INSTRUCTIONS TO FOLLOW = For each line of the data below that holds "Brunehaut", copy the line.

ENTRIES SHOWN =
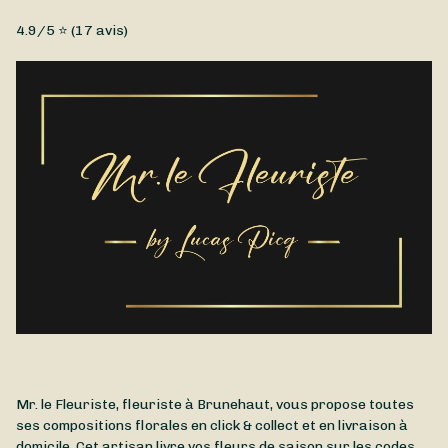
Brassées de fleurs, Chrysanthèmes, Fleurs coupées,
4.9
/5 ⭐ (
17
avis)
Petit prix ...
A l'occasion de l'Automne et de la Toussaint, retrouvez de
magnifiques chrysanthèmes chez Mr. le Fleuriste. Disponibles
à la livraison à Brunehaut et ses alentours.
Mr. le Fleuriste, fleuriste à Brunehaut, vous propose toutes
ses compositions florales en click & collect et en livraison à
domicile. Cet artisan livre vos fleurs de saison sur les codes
--
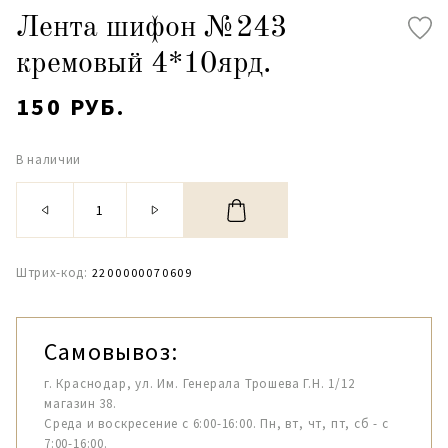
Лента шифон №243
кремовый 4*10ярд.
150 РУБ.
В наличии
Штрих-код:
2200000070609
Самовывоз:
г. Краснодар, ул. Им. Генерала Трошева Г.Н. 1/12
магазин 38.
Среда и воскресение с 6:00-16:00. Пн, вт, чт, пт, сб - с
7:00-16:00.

ANSWER FOR THIS EXERCISE =
à la livraison à Brunehaut et ses alentours.
Mr. le Fleuriste, fleuriste à Brunehaut, vous propose toutes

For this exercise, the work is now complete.